Election Day 2020

One of my early memories, from about age 7, is of the day after the 1960 Election Day. We were living up in Gary, Indiana and mom was a Republican deputy precinct committeewoman. She had risen at 4 a.m. to get to the polls on Election Day, where she worked from 6am to 6pm checking voter registrations and signatures. She and her cohorts had then gone down to Repub HQ, taking the ballots to be counted, and to watch the returns, rooting for Richard Nixon to be our next prez. I’d been long asleep by the time she returned home, but she had stayed up all night watching the TV coverage, especially the late-breaking returns from nearby Cook County in Illinois. When Mayor Daly’s Machine delivered the vote to JFK, Mom was outraged…

I just remember her still crying as she sent us off to school, insisting that the Democrats in Chicago had “stolen” the election from Nixon… Pundits now claim this to be a myth, but my Mom believed it then and so did I, of course, giving me an early introduction to the shady world of politics and elections.

Shortly after that election day we moved to Eville, where Mom plunged right back in to working for the GOP. From 1960 until 2000, she worked the polls, becoming Precinct Committeewoman down here during the 60s; continued as an election official in Washington, IN, after they moved in the 70s; and finally finishing her work back here in Evansville in the 80s and 90s.

Election day, 1968, I was excused from school to canvas and “get out the vote” for the Republicans. The committee chairmen would drive us into the neighborhoods where we would walk door to door to see if anyone needed a ride to the polls. They drove dozens of people to vote that day and I remember thinking some of them might be voting democrat, but the adults told me that Voting was our most Essential American Right and that what we did in the polling booth was private. After the polls closed, we all went down to HQ and the party started… Nixon won that year.

I have voted in every election since my first in 1972 and after Mom moved back to Eville, always voted at Her polling place, where she proudly showed me off to her buddies. She roped me (and Casey) into volunteering and we spent several Election Nights celebrating at Republican HQ (they don’t call it the GOP for nothing: open bar).

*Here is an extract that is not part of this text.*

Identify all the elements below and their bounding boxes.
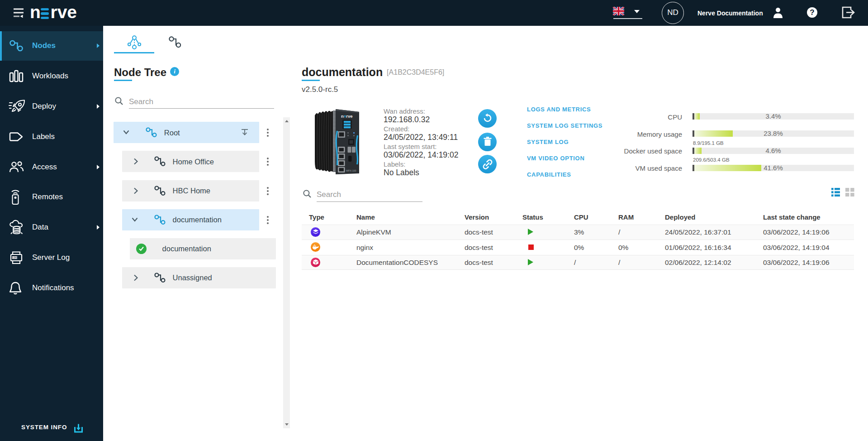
- svg-text:LOG: LOG: [13, 257, 17, 259]
- svg-text:n≡rve: n≡rve: [341, 114, 353, 119]
- svg-text:MFN 100: MFN 100: [346, 169, 356, 172]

During Mom’s lifetime I would have Never admitted to her that I had voted any way other than Republican. She always said she wouldn’t vote for Jesus Christ if he was on the Democratic ticket — or as Dad called them, “the damn dims”. We have witnessed what that attitude has done to the Republican Party in the last 5 years… She would have drank the kool-aid and worn the hat, I think, as have most of the rest of my family. Still, I’ve been sad to see how ugly the GOP has gotten and I don’t think it represents what my mom (or I) believed in…

But I still believe in the Power of our Vote. I’ve picked the loser on many an occasion, but never doubted the integrity of our elections or the grassroots volunteers who work their asses off to assure that our Vote counts. Since 2016 I’ve developed a skeptical streak, but I remember my mom, opinionated and biased as hell, but honest, and Thank all of the folks who volunteer for the work they do to keep Democracy going.

2016 also opened my eyes to the people who don’t vote—I really thought Everybody voted, or almost, when in actuality it generally runs between 50 and 60 percent nationally. This year, as we read about the record-setting early voting, it remains to be seen if it is really an increase. Rightfully, there should be At Least 90% of Americans voting. I’d love to see that.

It was 18 years ago yesterday that Mom passed over. We buried her on November 5, 2002, which just happened to be a local/state election day. The church where we held the service was also a polling station. As we rolled her casket out, the poll workers stood quietly and for just a second the bustle stopped… It was so fitting…

“No party holds the privilege of dictating to me how I shall vote. If loyalty to party is a form of patriotism, I am no patriot. If there is any valuable difference between a monarchist and an American, it lies in the theory that the American can decide for himself what is patriotic and what isn’t. I claim that difference. I am the only person in the sixty millions that is privileged to dictate my patriotism.”